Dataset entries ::
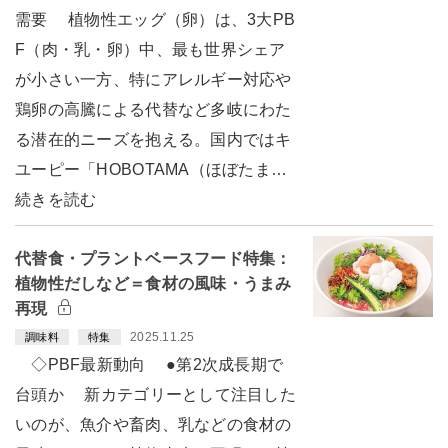
需要 植物性エッグ（卵）は、3大PB
F（肉・乳・卵）中、最も世界シェア
が小さい一方、特にアレルギー対応や
鶏卵の高騰による代替など多岐にわた
る潜在的ニーズを抱える。国内ではキ
ユーピー「HOBOTAMA（ほぼたま…
続きを読む
代替食・プラントベースフード特集：
植物性だしなど＝食材の風味・うまみ
再現
2025.11.25
調味料
特集
◇PBF最新動向 ●第2次成長期で
台頭か 新カテゴリーとして注目した
いのが、魚介や畜肉、乳などの食材の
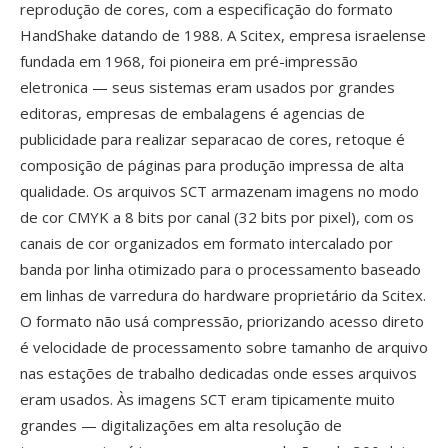
reprodução de cores, com a especificação do formato
HandShake datando de 1988. A Scitex, empresa israelense
fundada em 1968, foi pioneira em pré-impressão
eletronica — seus sistemas eram usados por grandes
editoras, empresas de embalagens é agencias de
publicidade para realizar separacao de cores, retoque é
composição de páginas para produção impressa de alta
qualidade. Os arquivos SCT armazenam imagens no modo
de cor CMYK a 8 bits por canal (32 bits por pixel), com os
canais de cor organizados em formato intercalado por
banda por linha otimizado para o processamento baseado
em linhas de varredura do hardware proprietário da Scitex.
O formato não usá compressão, priorizando acesso direto
é velocidade de processamento sobre tamanho de arquivo
nas estações de trabalho dedicadas onde esses arquivos
eram usados. Às imagens SCT eram tipicamente muito
grandes — digitalizações em alta resolução de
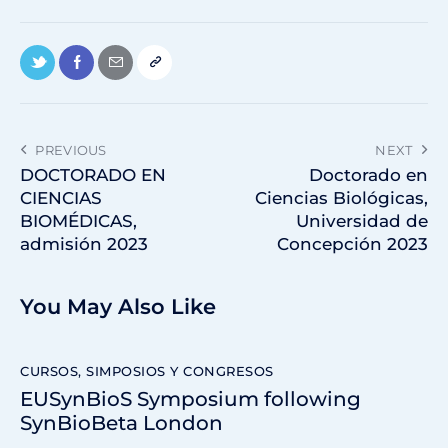
PREVIOUS
NEXT
DOCTORADO EN
Doctorado en
CIENCIAS
Ciencias Biológicas,
BIOMÉDICAS,
Universidad de
admisión 2023
Concepción 2023
You May Also Like
CURSOS, SIMPOSIOS Y CONGRESOS
EUSynBioS Symposium following
SynBioBeta London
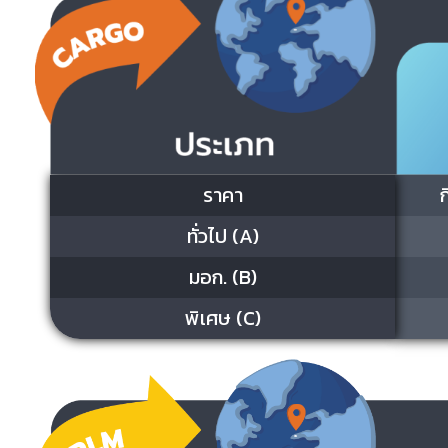
ราคา
ทั่วไป (A)
มอก. (B)
พิเศษ (C)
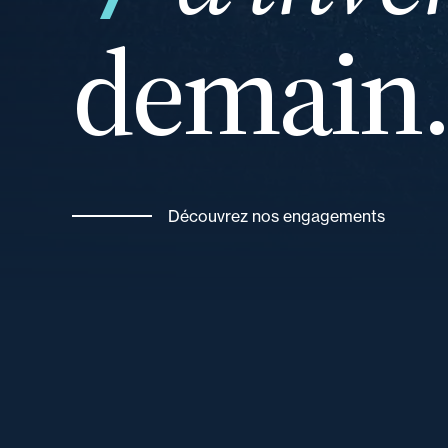
demain
Découvrez nos engagements
vos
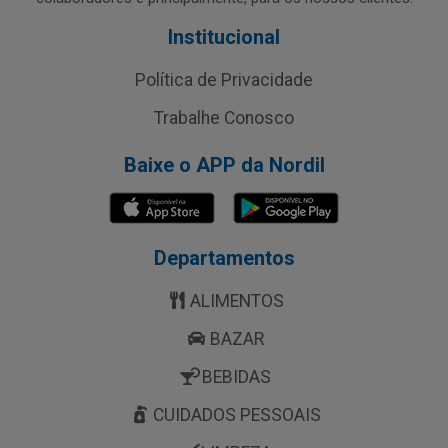
Institucional
Política de Privacidade
Trabalhe Conosco
Baixe o APP da Nordil
Departamentos
ALIMENTOS
BAZAR
BEBIDAS
CUIDADOS PESSOAIS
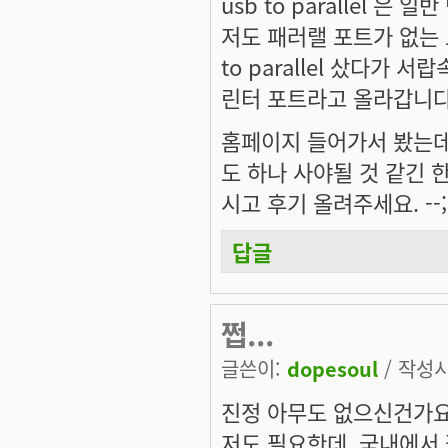
usb to parallel 은
저도 패러랠 포트가 없는 
to parallel 샀다가
린터 포트라고 올라갑니다.
홈페이지 들어가서 봤는데,
도 하나 사야될 것 같긴 
시고 후기 올려주세요. --;
답글
쩝...
글쓴이:
dopesoul
/ 작성시간
진정 아무도 없으신건가요
저도 필요한데. 국내에서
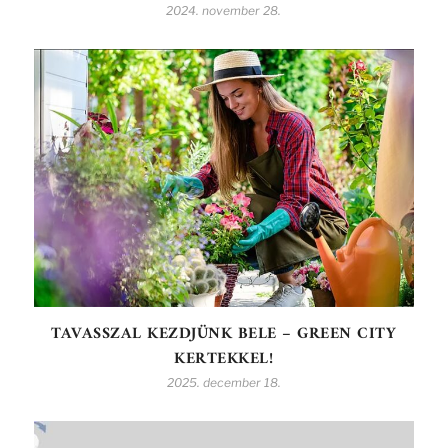
2024. november 28.
TAVASSZAL KEZDJÜNK BELE – GREEN CITY
KERTEKKEL!
2025. december 18.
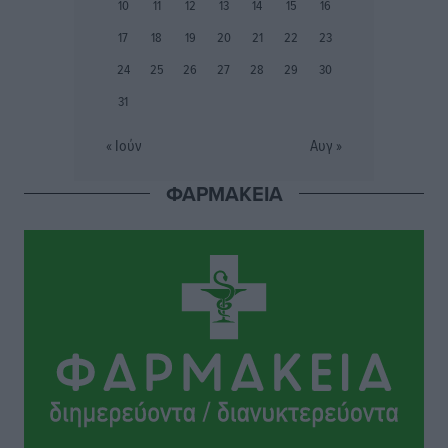
Δημο-Κρίσεις
•
πριν 14 ώρες
10
11
12
13
14
15
16
17
18
19
20
21
22
23
Το στενό της Κρεμαστής μπήκε στη λίστα των 7
24
25
26
27
28
29
30
θαυμάτων της αναμονής
31
Δημο-Κρίσεις
•
πριν 14 ώρες
« Ιούν
Αυγ »
ΣΕΤΕ: Σημαντική θεσμική εξέλιξη η ΚΥΑ για το ΕΧΠ
για τον τουρισμό
ΦΑΡΜΑΚΕΙΑ
Ειδήσεις
•
πριν 15 ώρες
Γ. Χατζημάρκος: “Δύο μεγάλες δεσμεύσεις
Γεωργιάδη” – Κίνητρα για τους γιατρούς των νησιών
και συνεργασία Ρόδου με το Αττικόν για το
Ακτινοθεραπευτικό
Τοπικές Ειδήσεις
•
πριν 15 ώρες
Σούπερ μάρκετ: Διευρύνεται η εθνική πρωτοβουλία
για τις τιμές – Eρχονται νέες συμμετοχές εταιρειών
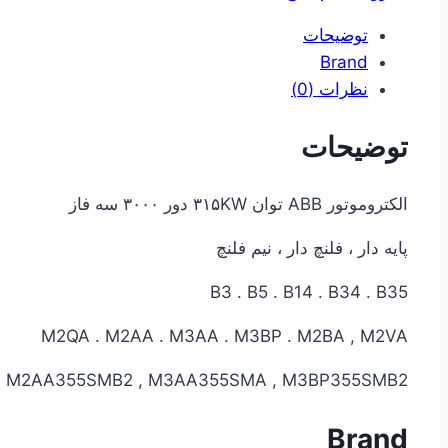
توضیحات
Brand
نظرات (0)
توضیحات
الکتروموتور ABB توان ۳۱۵KW دور ۳۰۰۰ سه فاز
پایه دار ، فلنچ دار ، نیم فلنچ
B3 . B5 . B14 . B34 . B35
M2QA . M2AA . M3AA . M3BP . M2BA , M2VA
 M2AA355SMB2 , M3AA355SMA , M3BP355SMB2
Brand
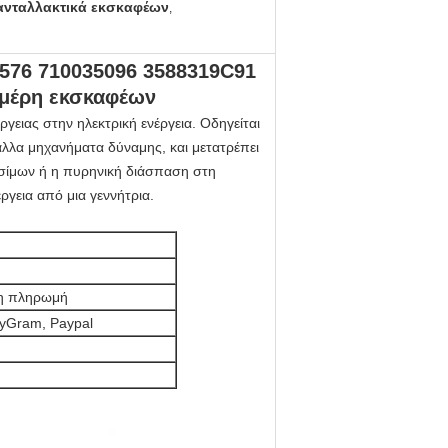
ανταλλακτικά εκσκαφέων
,
576 710035096 3588319C91
 μέρη εκσκαφέων
ργειας στην ηλεκτρική ενέργεια. Οδηγείται
άλλα μηχανήματα δύναμης, και μετατρέπει
υσίμων ή η πυρηνική διάσπαση στη
έργεια από μια γεννήτρια.
ρη πληρωμή
eyGram, Paypal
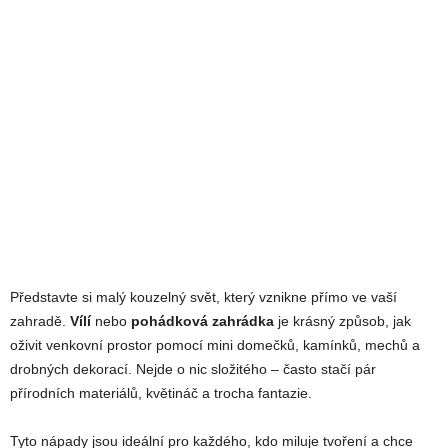
Představte si malý kouzelný svět, který vznikne přímo ve vaší
zahradě.
Vílí
nebo
pohádková zahrádka
je krásný způsob, jak
oživit venkovní prostor pomocí mini domečků, kamínků, mechů a
drobných dekorací. Nejde o nic složitého – často stačí pár
přírodních materiálů, květináč a trocha fantazie.
Tyto nápady jsou ideální pro každého, kdo miluje tvoření a chce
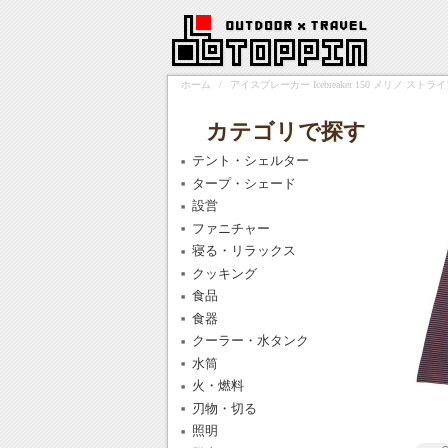
ホーム
/
アイスブレーカー Icebreaker 150 メリノ 
カテゴリで探す
テント・シェルター
タープ・シェード
設営
ファニチャー
寝る・リラックス
クッキング
食品
食器
クーラー・水タンク
水筒
火・燃料
刃物・切る
照明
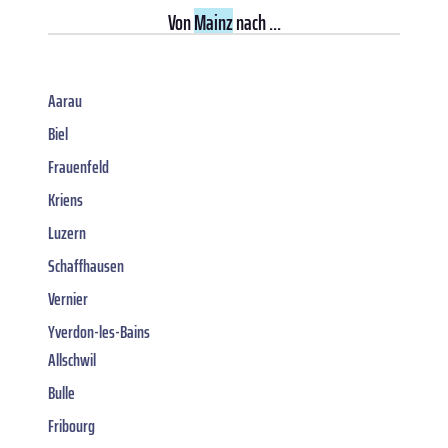
Von
Mainz
nach ...
Aarau
Biel
Frauenfeld
Kriens
Luzern
Schaffhausen
Vernier
Yverdon-les-Bains
Allschwil
Bulle
Fribourg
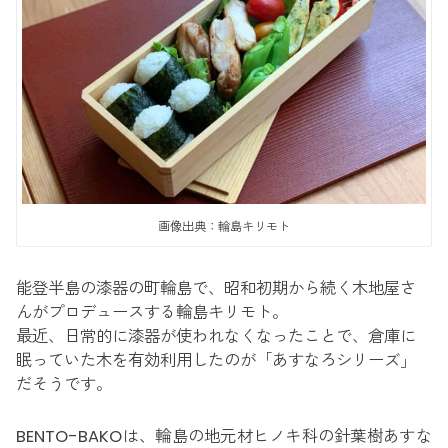
画像出典：輪島キリモト
能登半島の漆器の町輪島で、昭和初期から続く木地屋さ
んがプロデュースする輪島キリモト。
最近、日常的に漆器が使われなくなったことで、倉庫に
眠っていた木を有効利用したのが「あすなろシリーズ」
だそうです。
BENTO-BAKOは、輪島の地元材ヒノキ科の針葉樹あすな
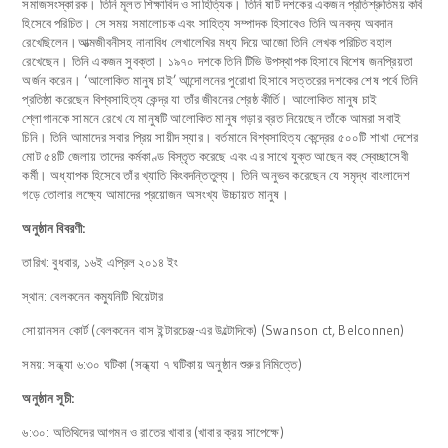
সমাজসংস্কারক। তিনি মূলত শিক্ষাবিদ ও সাহিত্যিক। তিনি ষাট দশকের একজন প্রতিশ্রুতিময় কবি
হিসেবে পরিচিত। সে সময় সমালোচক এবং সাহিত্য সম্পাদক হিসাবেও তিনি অনবদ্য অবদান
রেখেছিলেন।আত্মজীবনীসহ নানাবিধ লেখালেখির মধ্য দিয়ে আজো তিনি লেখক পরিচিত বহাল
রেখেছেন। তিনি একজন সুবক্তা। ১৯৭০ দশকে তিনি টিভি উপস্থাপক হিসাবে বিশেষ জনপ্রিয়তা
অর্জন করেন। ‘আলোকিত মানুষ চাই’ আন্দোলনের পুরোধা হিসাবে সত্তরের দশকের শেষ পর্বে তিনি
প্রতিষ্ঠা করেছেন বিশ্বসাহিত্য কেন্দ্র যা তাঁর জীবনের শ্রেষ্ঠ কীর্তি। আলোকিত মানুষ চাই
শ্লোগানকে সামনে রেখে যে মানুষটি আলোকিত মানুষ গড়ার ব্রত নিয়েছেন তাঁকে আমরা সবাই
চিনি। তিনি আমাদের সবার প্রিয় সায়ীদ স্যার। বর্তমানে বিশ্বসাহিত্য কেন্দ্রের ৫০০টি শাখা দেশের
মোট ৫৪টি জেলায় তাদের কর্মকাণ্ড বিস্তৃত করেছে এবং এর সাথে যুক্ত আছেন বহু স্বেচ্ছাসেবী
কর্মী। অধ্যাপক হিসেবে তাঁর খ্যাতি কিংবদন্তিতুল্য। তিনি অনুভব করেছেন যে সমৃদ্ধ বাংলাদেশ
গড়ে তোলার লক্ষ্যে আমাদের প্রয়োজন অসংখ্য উচ্চায়ত মানুষ।
অনুষ্ঠান বিবরণী:
তারিখ: বুধবার, ১৬ই এপ্রিল ২০১৪ ইং
স্থান: বেলকনেন কম্যুনিটি থিয়েটার
সোয়ানসন কোর্ট (বেলকনেন বাস ইন্টারচেঞ্জ-এর উল্টোদিকে) (Swanson ct, Belconnen)
সময়: সন্ধ্যা ৬:৩০ ঘটিকা (সন্ধ্যা ৭ ঘটিকায় অনুষ্ঠান শুরুর নিমিত্তে)
অনুষ্ঠান সূচী:
৬:৩০: অতিথিদের আগমন ও রাতের খাবার (খাবার ক্রয় সাপেক্ষে)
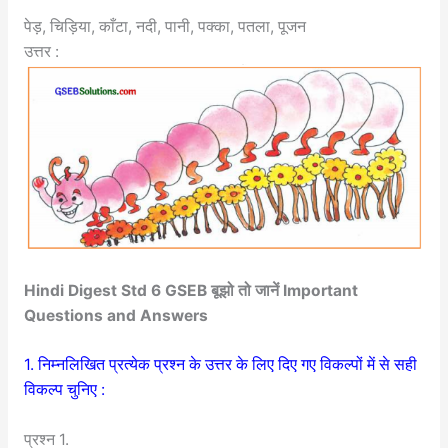
पेड़, चिड़िया, काँटा, नदी, पानी, पक्का, पतला, पूजन
उत्तर :
Hindi Digest Std 6 GSEB बूझो तो जानें Important
Questions and Answers
1. निम्नलिखित प्रत्येक प्रश्न के उत्तर के लिए दिए गए विकल्पों में से सही
विकल्प चुनिए :
प्रश्न 1.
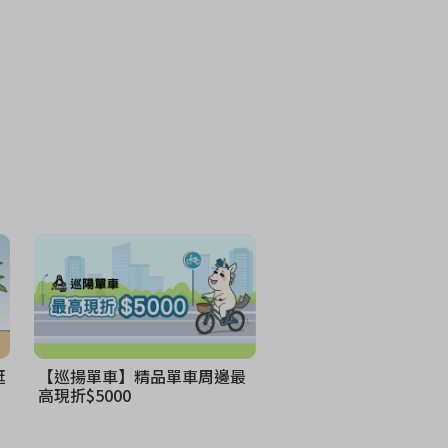
逛
【巡揚單車】精品單車周邊最
高現折$5000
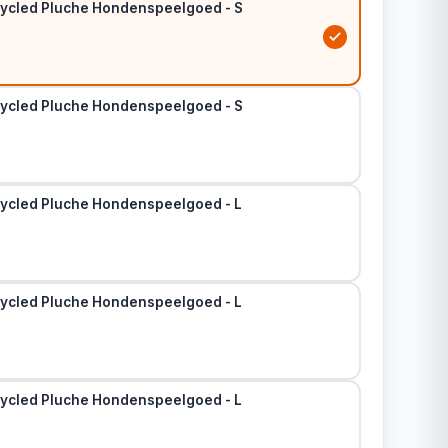
ycled Pluche Hondenspeelgoed - S
ycled Pluche Hondenspeelgoed - S
ycled Pluche Hondenspeelgoed - L
ycled Pluche Hondenspeelgoed - L
ycled Pluche Hondenspeelgoed - L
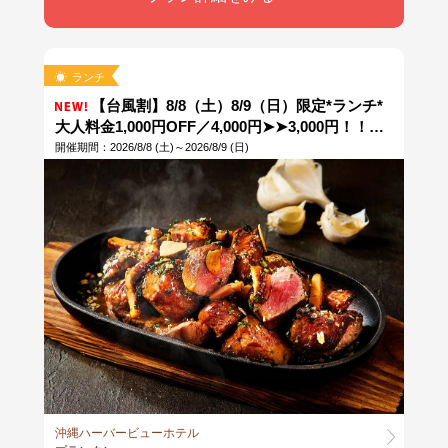
ランチ
【台風割】8/8（土）8/9（日）限定*ランチ*
大人料金1,000円OFF／4,000円➤➤3,000円！！揚
げたて有頭エビのジャンボフライや特製ロースト
開催期間：2026/8/8 (土)～2026/8/9 (日)
ビーフも食べ放題！ ※当日13時まで予約OK！＼
90分制／なはんちゅPAY利用可
沖縄ハーバービューホテル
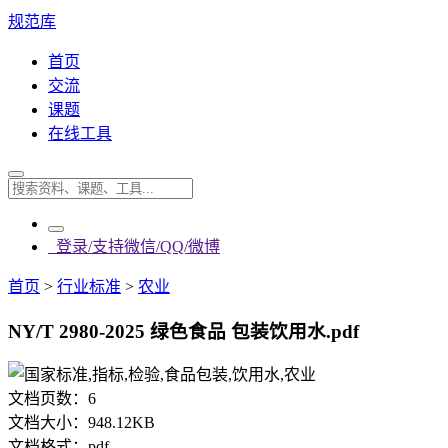
规范库
首页
交流
课题
在线工具
登录/支持微信/QQ/微博
首页
>
行业标准
>
农业
NY/T 2980-2025 绿色食品 包装饮用水.pdf
文档页数：
6
文档大小：
948.12KB
文档格式：
pdf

Assigned task ::
Wherever the string "alta" appears in a line of the records above, copy that line.

Task response ::
composição de páginas para produção impressa de alta
grandes — digitalizações em alta resolução de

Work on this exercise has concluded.